The double question mark gives...

Init signature: S(code, maximum_error_weight=None)
Docstring:     
   Constructs a decoder for Linear Codes based on syndrome lookup
   table.

   The decoding algorithm works as follows:

   * First, a lookup table is built by computing the syndrome of every
     error pattern of weight up to "maximum_error_weight".

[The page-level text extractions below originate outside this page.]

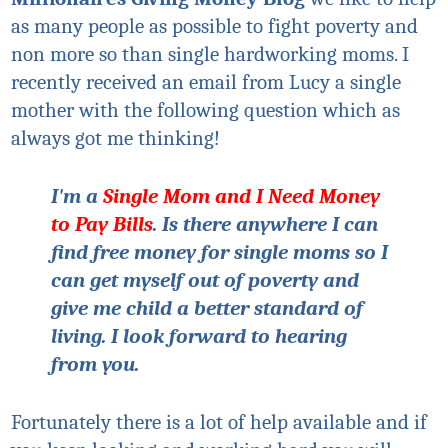
as many people as possible to fight poverty and
non more so than single hardworking moms. I
recently received an email from Lucy a single
mother with the following question which as
always got me thinking!
I'm a
Single Mom and I Need Money
to Pay Bills
. Is there anywhere I can
find free money for single moms so I
can get myself out of poverty and
give me child a better standard of
living. I look forward to hearing
from you.
Fortunately there is a lot of help available and if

   * Then, whenever one tries to decode a word "r", the syndrome of
     "r" is computed. The corresponding error pattern is recovered
     from the pre-computed lookup table.

   * Finally, the recovered error pattern is subtracted from "r" to
     recover the original word.

   "maximum_error_weight" need never exceed the covering radius of the
   code, since there are then always lower-weight errors with the same
   syndrome. If one sets "maximum_error_weight" to a value greater
   than the covering radius, then the covering radius will be
   determined while building the lookup-table. This lower value is
   then returned if you query "decoding_radius" after construction.

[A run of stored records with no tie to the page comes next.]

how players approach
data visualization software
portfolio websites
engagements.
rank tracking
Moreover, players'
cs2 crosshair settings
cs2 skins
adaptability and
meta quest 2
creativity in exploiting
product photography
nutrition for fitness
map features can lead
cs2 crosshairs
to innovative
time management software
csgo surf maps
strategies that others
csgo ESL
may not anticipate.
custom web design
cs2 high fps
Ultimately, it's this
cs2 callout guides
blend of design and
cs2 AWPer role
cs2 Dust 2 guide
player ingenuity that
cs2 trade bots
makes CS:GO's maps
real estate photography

   If "maximum_error_weight" is left unspecified or set to a number at
   least the covering radius of the code, this decoder is complete,
   i.e. it decodes every vector in the ambient space.

   Note:

     Constructing the lookup table takes time exponential in the
     length of the code and the size of the code's base field.
     Afterwards, the individual decodings are fast.

   INPUT:

   * "code" -- A code associated to this decoder

   * "maximum_error_weight" -- (default: "None") the maximum number of
     errors to look for when building the table. An error is raised if
     it is set greater than n-k, since this is an upper bound on the
     covering radius on any linear code. If "maximum_error_weight" is
     kept unspecified, it will be set to n - k, where n is the length
     of "code" and k its dimension.

and a lot of further lines.

So a possibility to force some build of a decoder would be...

F = GF(2^10)
R.<x> = F[]
g = x^50 + x^3 + 1
L = [a for a in F if g(a)]
C = codes.GoppaCode(g, L)
D = C.decoder(maximum_error_weight=1)

Above, the option maximum_error_weight=1 may make the decoder useless for a lot of purposes, but this shows that the code is building D. We have in the above case:

sage: len(L)
1024
sage: len(D.__dict__['_lookup_table'])
1025

Using maximum_error_weight=2 instead, after a looonger wait we get a decoder with...

sage: len(D.__dict__['_lookup_table'])
524801

Fri, 02 Apr 2021 15:16:08 +0200

Thanks a lot for this, it's really helped shed light on the problem! It looks as though the decoder just creates a lookup table for all the possible syndromes and their corresponding codewords, so there's no surprise I run out of memory. Unless there's a more efficient syndrome decoder out there that I'm unaware of, it looks as though creating a decoder with these parameters is out of the question then, which is a shame. This has been very helpful though, so thank you!